Supplied data:
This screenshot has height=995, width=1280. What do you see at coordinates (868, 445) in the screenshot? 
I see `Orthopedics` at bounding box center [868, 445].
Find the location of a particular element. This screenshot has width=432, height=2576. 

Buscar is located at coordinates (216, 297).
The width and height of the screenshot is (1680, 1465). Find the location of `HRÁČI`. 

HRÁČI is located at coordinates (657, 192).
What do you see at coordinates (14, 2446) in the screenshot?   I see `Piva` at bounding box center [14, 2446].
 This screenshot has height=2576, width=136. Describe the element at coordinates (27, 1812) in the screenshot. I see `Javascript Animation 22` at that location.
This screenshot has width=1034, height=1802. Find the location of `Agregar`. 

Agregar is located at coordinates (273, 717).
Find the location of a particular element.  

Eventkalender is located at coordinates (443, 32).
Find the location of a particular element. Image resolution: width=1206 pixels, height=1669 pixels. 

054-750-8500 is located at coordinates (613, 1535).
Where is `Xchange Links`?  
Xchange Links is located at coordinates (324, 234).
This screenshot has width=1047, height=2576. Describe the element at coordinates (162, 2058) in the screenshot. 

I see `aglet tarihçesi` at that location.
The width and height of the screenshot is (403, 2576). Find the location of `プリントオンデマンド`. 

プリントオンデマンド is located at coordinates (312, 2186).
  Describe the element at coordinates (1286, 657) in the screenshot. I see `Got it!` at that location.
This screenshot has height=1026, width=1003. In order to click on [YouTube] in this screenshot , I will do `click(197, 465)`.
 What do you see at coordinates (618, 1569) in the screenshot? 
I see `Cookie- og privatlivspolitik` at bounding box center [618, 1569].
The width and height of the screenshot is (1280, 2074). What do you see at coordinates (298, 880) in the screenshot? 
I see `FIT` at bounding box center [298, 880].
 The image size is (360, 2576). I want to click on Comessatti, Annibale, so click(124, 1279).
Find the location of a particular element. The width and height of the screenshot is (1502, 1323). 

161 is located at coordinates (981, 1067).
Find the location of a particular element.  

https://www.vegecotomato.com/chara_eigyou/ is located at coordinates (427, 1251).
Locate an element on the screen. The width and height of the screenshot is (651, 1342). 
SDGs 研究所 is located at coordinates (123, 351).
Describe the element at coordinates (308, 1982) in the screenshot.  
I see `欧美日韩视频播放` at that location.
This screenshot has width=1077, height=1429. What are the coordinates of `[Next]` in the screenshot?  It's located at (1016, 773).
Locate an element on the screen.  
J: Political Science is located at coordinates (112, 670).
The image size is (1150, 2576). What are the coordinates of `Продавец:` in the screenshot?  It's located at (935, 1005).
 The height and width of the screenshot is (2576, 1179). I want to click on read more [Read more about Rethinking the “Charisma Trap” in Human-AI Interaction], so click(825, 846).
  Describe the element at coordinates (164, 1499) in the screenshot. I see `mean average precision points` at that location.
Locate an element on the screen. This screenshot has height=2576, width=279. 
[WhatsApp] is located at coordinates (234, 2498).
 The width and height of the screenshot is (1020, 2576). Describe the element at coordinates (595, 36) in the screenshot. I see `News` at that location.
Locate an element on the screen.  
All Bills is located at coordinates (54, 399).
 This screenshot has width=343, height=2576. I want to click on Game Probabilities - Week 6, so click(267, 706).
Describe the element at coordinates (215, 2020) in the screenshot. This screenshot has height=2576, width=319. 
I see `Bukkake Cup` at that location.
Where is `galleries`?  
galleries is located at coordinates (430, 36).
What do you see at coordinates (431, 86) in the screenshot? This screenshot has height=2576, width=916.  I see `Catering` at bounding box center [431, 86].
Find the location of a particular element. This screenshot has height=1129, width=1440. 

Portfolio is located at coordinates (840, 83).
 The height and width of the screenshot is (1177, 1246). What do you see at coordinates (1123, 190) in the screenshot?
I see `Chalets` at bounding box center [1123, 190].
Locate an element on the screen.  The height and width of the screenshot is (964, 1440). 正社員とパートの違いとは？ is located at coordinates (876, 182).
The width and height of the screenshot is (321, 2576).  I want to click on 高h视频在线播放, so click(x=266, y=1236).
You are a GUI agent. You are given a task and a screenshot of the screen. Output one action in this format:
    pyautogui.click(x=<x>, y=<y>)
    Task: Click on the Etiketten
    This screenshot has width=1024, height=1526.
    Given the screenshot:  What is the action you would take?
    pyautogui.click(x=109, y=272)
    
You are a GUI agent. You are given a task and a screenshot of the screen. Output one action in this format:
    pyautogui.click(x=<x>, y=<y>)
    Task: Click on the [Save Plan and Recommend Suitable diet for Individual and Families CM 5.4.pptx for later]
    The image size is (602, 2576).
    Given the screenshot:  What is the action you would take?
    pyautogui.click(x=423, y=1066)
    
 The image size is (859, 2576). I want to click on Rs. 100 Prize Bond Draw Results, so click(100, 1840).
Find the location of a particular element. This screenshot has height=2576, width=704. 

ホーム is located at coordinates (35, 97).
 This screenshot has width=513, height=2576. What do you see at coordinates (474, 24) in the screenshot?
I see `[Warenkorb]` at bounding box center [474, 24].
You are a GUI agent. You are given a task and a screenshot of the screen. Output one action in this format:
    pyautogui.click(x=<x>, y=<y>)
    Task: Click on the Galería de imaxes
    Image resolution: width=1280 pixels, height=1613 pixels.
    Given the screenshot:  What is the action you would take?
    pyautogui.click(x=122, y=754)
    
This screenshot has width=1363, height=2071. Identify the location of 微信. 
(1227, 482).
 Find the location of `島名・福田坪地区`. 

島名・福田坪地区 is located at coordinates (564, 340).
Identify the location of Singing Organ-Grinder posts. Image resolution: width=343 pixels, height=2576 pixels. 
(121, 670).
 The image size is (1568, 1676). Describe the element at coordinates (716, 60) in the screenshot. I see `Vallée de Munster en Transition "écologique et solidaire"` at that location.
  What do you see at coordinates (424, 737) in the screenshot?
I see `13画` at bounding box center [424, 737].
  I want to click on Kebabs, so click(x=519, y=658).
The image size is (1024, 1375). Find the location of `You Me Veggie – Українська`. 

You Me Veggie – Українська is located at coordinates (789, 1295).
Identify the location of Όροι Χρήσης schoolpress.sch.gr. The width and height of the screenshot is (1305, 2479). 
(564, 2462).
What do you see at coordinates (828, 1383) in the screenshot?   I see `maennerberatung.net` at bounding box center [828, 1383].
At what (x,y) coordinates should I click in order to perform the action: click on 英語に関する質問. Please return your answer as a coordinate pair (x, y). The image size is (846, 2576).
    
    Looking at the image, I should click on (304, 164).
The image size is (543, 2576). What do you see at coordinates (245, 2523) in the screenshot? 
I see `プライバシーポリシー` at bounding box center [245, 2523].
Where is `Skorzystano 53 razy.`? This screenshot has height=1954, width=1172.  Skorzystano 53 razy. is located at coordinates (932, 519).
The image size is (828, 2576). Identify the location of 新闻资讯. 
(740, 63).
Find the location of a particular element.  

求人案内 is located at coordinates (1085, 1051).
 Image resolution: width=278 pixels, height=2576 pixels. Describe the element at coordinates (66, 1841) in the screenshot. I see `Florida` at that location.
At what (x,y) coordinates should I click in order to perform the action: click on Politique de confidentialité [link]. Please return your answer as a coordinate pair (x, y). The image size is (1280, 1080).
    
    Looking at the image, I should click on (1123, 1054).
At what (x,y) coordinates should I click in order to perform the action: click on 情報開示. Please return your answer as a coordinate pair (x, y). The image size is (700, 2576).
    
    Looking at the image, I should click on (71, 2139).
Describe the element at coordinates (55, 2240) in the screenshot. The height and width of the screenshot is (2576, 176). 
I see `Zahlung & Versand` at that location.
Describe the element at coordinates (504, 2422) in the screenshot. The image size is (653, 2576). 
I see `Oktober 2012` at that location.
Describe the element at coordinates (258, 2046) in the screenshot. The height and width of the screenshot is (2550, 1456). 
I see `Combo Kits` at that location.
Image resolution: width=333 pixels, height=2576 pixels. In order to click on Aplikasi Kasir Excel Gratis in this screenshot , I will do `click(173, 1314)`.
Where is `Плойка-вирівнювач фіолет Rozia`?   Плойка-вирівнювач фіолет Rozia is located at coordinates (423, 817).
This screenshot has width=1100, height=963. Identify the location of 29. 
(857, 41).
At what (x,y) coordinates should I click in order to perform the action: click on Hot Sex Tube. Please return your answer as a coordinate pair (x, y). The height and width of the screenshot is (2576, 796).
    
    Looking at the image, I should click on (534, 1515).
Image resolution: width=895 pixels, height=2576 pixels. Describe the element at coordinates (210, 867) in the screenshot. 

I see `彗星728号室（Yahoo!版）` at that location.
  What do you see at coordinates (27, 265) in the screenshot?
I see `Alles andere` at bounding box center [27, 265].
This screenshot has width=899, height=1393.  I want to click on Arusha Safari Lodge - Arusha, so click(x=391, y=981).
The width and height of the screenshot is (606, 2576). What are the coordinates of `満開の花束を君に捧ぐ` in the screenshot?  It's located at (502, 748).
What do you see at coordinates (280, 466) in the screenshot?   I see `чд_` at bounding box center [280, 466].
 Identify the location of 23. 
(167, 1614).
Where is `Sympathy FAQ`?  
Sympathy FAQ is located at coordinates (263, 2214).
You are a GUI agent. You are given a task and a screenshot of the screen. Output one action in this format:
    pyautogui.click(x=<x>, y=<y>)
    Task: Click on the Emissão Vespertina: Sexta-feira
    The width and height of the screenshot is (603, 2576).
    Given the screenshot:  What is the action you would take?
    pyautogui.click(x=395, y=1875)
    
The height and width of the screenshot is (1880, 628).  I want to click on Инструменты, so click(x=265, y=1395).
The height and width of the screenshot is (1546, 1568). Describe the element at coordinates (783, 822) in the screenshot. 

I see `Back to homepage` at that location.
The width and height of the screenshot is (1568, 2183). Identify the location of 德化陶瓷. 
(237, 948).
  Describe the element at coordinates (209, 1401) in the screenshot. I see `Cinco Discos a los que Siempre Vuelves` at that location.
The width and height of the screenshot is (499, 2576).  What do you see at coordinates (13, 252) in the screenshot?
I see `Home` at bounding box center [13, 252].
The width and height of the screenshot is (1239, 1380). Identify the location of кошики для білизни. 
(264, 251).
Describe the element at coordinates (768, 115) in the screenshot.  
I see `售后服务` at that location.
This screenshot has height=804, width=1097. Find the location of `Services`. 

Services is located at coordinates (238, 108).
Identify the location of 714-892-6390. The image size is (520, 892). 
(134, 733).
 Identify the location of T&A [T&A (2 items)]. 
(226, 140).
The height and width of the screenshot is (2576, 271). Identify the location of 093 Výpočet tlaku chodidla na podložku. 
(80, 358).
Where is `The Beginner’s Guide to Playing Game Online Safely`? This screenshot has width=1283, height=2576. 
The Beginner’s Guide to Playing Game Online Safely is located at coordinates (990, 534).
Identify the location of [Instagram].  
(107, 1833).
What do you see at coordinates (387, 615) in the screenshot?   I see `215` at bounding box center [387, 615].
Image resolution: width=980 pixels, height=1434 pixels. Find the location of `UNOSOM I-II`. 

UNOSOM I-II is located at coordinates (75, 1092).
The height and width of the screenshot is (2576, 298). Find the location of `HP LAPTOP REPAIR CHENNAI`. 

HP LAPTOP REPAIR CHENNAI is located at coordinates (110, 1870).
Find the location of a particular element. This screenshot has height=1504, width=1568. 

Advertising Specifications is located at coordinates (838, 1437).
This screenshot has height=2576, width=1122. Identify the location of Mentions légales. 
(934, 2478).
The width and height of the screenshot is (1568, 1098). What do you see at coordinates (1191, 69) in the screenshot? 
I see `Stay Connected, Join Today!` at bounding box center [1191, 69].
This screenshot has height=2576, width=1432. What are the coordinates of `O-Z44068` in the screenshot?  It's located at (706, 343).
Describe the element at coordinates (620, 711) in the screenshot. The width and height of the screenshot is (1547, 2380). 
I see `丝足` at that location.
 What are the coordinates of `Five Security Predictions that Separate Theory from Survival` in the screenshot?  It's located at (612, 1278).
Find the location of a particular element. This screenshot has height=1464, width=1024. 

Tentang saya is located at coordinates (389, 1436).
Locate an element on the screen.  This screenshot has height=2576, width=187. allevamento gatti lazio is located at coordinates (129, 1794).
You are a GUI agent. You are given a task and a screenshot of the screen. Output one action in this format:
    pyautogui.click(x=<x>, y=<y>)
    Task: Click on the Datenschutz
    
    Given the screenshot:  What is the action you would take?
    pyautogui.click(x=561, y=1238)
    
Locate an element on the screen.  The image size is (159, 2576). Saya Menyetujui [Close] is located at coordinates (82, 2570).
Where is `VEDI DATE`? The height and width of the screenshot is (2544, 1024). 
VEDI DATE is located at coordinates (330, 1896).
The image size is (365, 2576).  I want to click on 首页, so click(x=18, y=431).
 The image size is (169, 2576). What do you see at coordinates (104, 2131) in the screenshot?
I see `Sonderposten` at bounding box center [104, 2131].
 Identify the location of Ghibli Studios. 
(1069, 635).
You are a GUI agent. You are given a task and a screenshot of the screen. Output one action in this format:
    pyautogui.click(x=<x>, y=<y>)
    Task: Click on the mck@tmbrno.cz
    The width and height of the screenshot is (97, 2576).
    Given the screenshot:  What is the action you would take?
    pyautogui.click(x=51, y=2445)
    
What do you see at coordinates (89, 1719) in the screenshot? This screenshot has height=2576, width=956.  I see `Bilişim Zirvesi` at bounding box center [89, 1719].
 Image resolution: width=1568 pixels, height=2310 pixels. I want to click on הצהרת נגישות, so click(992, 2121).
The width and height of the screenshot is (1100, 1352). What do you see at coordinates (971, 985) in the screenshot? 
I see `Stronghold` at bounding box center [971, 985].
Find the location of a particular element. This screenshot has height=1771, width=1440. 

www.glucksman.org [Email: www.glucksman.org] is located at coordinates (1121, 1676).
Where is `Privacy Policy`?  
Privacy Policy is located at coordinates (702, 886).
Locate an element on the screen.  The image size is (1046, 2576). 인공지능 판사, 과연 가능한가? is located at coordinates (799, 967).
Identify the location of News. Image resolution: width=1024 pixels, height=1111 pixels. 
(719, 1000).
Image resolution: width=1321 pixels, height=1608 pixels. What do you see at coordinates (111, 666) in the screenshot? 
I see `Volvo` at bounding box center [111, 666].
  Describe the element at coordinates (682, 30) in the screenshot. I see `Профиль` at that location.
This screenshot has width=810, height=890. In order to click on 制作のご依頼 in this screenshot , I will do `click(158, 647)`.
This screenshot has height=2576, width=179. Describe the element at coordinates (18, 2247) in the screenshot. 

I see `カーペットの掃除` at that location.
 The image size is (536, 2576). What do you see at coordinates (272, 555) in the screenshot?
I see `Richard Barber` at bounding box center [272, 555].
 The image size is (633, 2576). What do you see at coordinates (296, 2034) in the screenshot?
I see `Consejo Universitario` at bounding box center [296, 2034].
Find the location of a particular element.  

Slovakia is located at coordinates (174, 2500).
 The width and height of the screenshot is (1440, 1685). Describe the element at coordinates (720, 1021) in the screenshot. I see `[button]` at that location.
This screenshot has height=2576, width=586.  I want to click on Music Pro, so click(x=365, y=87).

Task to complete: Each line above with the word "will" needs to be copied.

Response box:
This screenshot has height=1026, width=1003. In order to click on [YouTube] in this screenshot , I will do `click(197, 465)`.
Image resolution: width=333 pixels, height=2576 pixels. In order to click on Aplikasi Kasir Excel Gratis in this screenshot , I will do `click(173, 1314)`.
This screenshot has width=810, height=890. In order to click on 制作のご依頼 in this screenshot , I will do `click(158, 647)`.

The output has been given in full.